Jenny tore into him. “How could you not tell them about the killer?”

Gloria’s eyes widened like dinner plates. “What? Who was killed?”

Jenny said, “Someone just threw a knife at Mr. Walker! It plunged into the wall right next to him!”

Gloria, horrified, reached out to Earl. “That’s so terrible! But who?”

Earl waved a hand. “Stop!”

The women both were silent.

Earl wheeled himself farther into the apartment. The women each took a seat, Jenny on the couch, Gloria in the chair next to it. He looked at Gloria. “I’m glad you came.”

Gloria’s face lit up. “Oh, that’s—”

“I need to ask you a few things about Kent.”

Gloria deflated. “Oh.”

“Everyone hated him. Right?”

Gloria frowned. Looked at Jenny then back at Earl. “That’s the question? I mean, I hate to speak ill of the dead, but it’s hardly a secret he gave everybody a hard time. He was a pushy man.”

“But they hung around him. Gave him money.”

Gloria thought for a second then nodded slowly. “Now that you mention it, I guess I saw it every once in a while. Someone handing him a few dollars. But I thought he was just a bully taking their lunch money.”

“Hey!” Jenny sat up suddenly. “They were buying him off ! He knew their secrets!”

Gloria looked at her uncertainly. “W–what?” She looked at Earl. “What are you saying?”

Earl put his fingers together in a steeple. “I’ve been working at a disadvantage. I’m the outsider. But you know the people. You know Candlewick.”

“O–okay—”

“You might also have an idea who would have secrets around here. Whoever tore up Kent’s apartment was looking for whatever incriminating evidence he had on them. They had to find it before the sheriff showed up—or before his family came and took all his stuff away.”

Jenny said, “But the sheriff never came. And Kent doesn’t have any family.”

“Yes. But the burglar didn’t know that. As it was, the movers almost beat us to it.” Earl scratched the side of his nose. “Of course, Nelson was the one who stopped your boy Caine from calling the sheriff.”

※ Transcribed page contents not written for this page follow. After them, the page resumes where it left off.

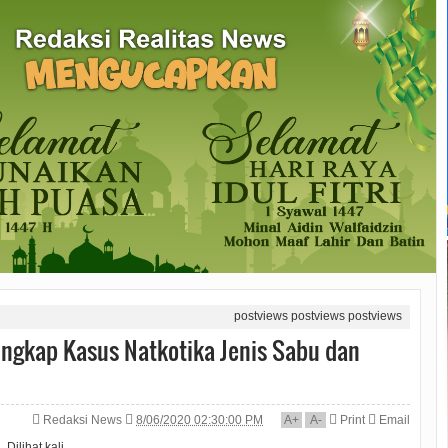
postviews
postviews
postviews
Ungkap Kasus Natkotika Jenis Sabu dan
Redaksi News
8/06/2020 02:30:00 PM
A
+
A
-
Print
Email
Dilihat
kali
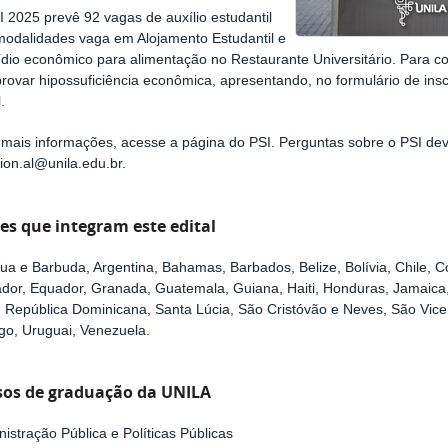
 2025 prevê 92 vagas de auxílio estudantil
modalidades vaga em Alojamento Estudantil e
ídio econômico para alimentação no Restaurante Universitário. Para c
ovar hipossuficiência econômica, apresentando, no formulário de insc
.
 mais informações, acesse a página do PSI. Perguntas sobre o PSI dev
ion.al@unila.edu.br.
es que integram este edital
ua e Barbuda, Argentina, Bahamas, Barbados, Belize, Bolívia, Chile, C
ador, Equador, Granada, Guatemala, Guiana, Haiti, Honduras, Jamaica
, República Dominicana, Santa Lúcia, São Cristóvão e Neves, São Vice
go, Uruguai, Venezuela.
sos de graduação da UNILA
istração Pública e Políticas Públicas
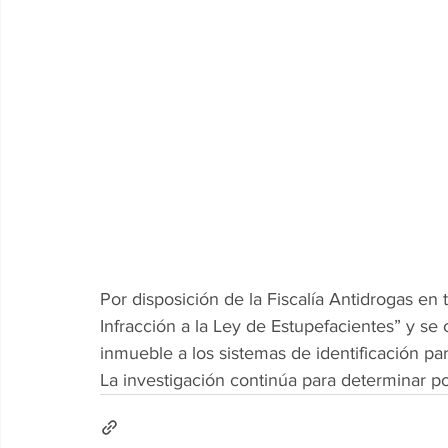
Por disposición de la Fiscalía Antidrogas en
Infracción a la Ley de Estupefacientes” y se
inmueble a los sistemas de identificación pa
La investigación continúa para determinar po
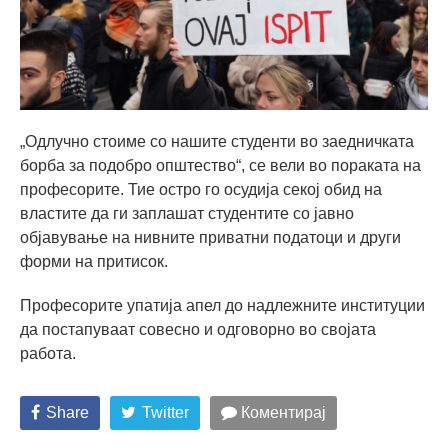
„Одлучно стоиме со нашите студенти во заедничката
борба за подобро општество“, се вели во пораката на
професорите. Тие остро го осудија секој обид на
властите да ги заплашат студентите со јавно
објавување на нивните приватни податоци и други
форми на притисок.
Професорите упатија апел до надлежните институции
да постапуваат совесно и одговорно во својата
работа.
Share
Twitter
Коментирај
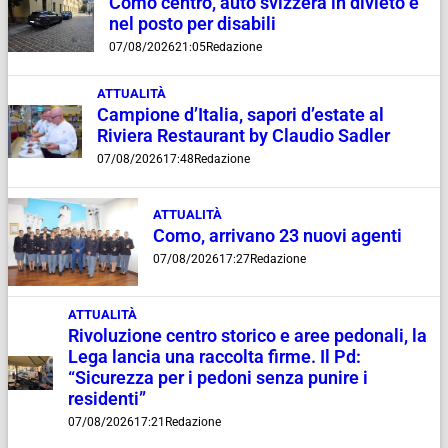
Como centro, auto svizzera in divieto e
nel posto per disabili
07/08/2026
21:05
Redazione
ATTUALITÀ
Campione d’Italia, sapori d’estate al
Riviera Restaurant by Claudio Sadler
07/08/2026
17:48
Redazione
ATTUALITÀ
Como, arrivano 23 nuovi agenti
07/08/2026
17:27
Redazione
ATTUALITÀ
Rivoluzione centro storico e aree pedonali, la
Lega lancia una raccolta firme. Il Pd:
“Sicurezza per i pedoni senza punire i
residenti”
07/08/2026
17:21
Redazione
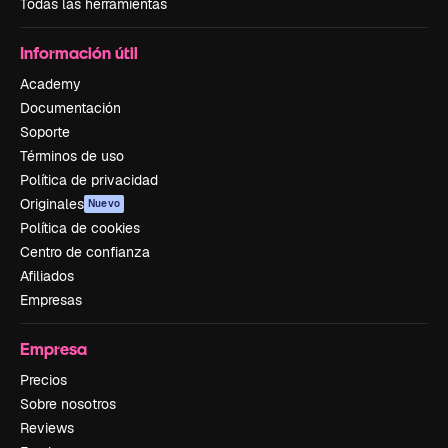
Todas las herramientas
Información útil
Academy
Documentación
Soporte
Términos de uso
Política de privacidad
Originales
Nuevo
Política de cookies
Centro de confianza
Afiliados
Empresas
Empresa
Precios
Sobre nosotros
Reviews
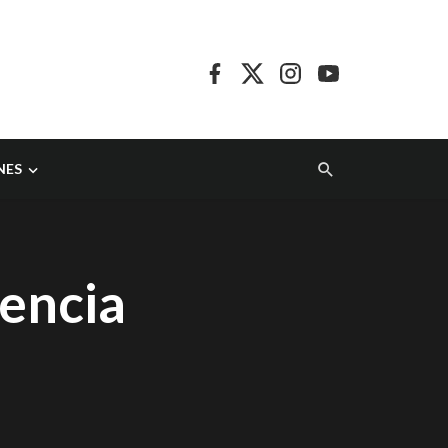
NES
sencia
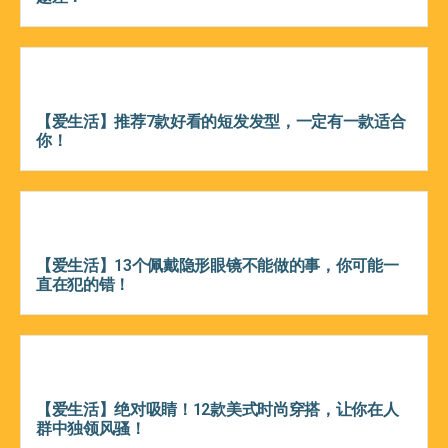
【爱生活】推荐7款好看的短发发型，一定有一款适合
你！
【爱生活】13个佩戴隐形眼镜不能做的事，你可能一
直在犯的错！
【爱生活】绝对吸睛！12款美式时尚穿搭，让你在人
群中独领风骚！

Jenny said, “And since Kent didn’t have any family, there was no one to raise any serious questions about his death.”

Earl said, “And Nelson was the one who called the movers, too.”

Gloria watched the back-and-forth like it was a verbal tennis match. “What questions about whose death? What are y’all talking about?”

Earl looked at her. “Hasn’t anyone come to the office asking about Kent?”

“Well, I’m not there all the time, but now that you mention it, one or two people may have come in. They wanted to know about his estate. I told them that Mr. Nelson was handling George Kent’s will.”

Earl narrowed his eyes at Gloria. “They were asking about his possessions or about his money?”

She thought for a second. “I think his money.”

Jenny frowned. “So they wanted to try and get their money back?”

Earl sat back in his wheelchair, thinking. The two women watched in silence, occasionally trading glances between them. Earl scratched his nose and finally smiled. “I know why Kent had all that money.”